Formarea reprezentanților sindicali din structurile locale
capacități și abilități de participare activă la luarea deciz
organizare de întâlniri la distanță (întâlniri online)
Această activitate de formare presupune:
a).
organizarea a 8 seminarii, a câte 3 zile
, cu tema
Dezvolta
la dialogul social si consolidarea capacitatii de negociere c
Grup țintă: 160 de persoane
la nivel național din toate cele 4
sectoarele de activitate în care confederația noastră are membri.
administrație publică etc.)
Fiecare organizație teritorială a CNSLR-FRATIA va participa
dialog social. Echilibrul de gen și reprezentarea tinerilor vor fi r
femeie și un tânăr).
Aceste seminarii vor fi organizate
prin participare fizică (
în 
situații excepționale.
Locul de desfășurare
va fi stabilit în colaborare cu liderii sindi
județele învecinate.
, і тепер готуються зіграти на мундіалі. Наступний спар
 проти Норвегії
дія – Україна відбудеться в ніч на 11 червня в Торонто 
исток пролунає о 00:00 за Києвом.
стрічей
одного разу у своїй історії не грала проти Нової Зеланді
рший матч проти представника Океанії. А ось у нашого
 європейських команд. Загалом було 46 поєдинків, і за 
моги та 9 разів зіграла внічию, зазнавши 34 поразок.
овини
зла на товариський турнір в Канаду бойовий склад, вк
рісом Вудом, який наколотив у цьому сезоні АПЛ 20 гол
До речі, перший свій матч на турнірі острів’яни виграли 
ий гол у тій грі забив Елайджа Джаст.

_ _ _ _

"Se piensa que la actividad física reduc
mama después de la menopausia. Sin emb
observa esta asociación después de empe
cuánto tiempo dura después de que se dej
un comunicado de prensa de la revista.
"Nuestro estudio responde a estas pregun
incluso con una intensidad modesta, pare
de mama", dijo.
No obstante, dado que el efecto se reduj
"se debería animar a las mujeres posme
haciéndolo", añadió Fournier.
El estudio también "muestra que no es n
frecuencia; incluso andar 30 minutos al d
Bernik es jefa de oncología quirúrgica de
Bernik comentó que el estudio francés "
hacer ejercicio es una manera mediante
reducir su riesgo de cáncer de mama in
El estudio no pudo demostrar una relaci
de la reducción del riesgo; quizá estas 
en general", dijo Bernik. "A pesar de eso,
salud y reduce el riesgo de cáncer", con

_ _ _ _

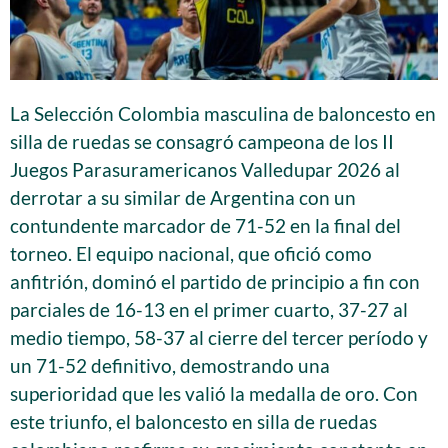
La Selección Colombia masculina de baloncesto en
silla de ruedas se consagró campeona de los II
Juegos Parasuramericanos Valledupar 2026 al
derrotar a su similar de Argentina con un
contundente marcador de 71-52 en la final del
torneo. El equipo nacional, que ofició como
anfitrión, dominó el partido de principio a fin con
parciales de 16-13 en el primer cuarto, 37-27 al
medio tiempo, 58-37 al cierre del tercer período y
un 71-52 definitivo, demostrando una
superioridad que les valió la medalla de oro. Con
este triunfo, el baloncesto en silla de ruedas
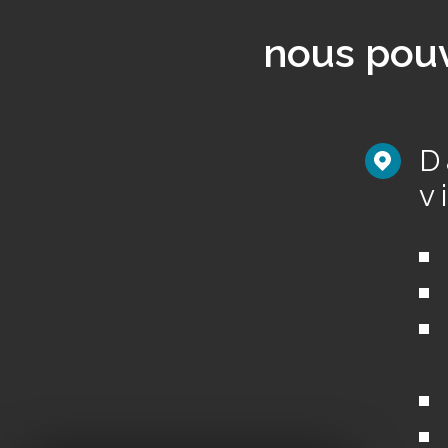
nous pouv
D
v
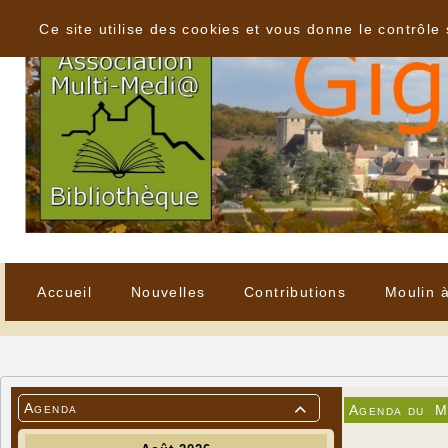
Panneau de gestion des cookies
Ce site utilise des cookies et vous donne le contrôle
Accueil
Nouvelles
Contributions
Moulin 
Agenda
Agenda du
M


_ _ _ _

Go through the entries above and report every line in which the word "seminarii" appears.

Solution below —
organizarea a 8 seminarii, a câte 3 zile
Aceste seminarii vor fi organizate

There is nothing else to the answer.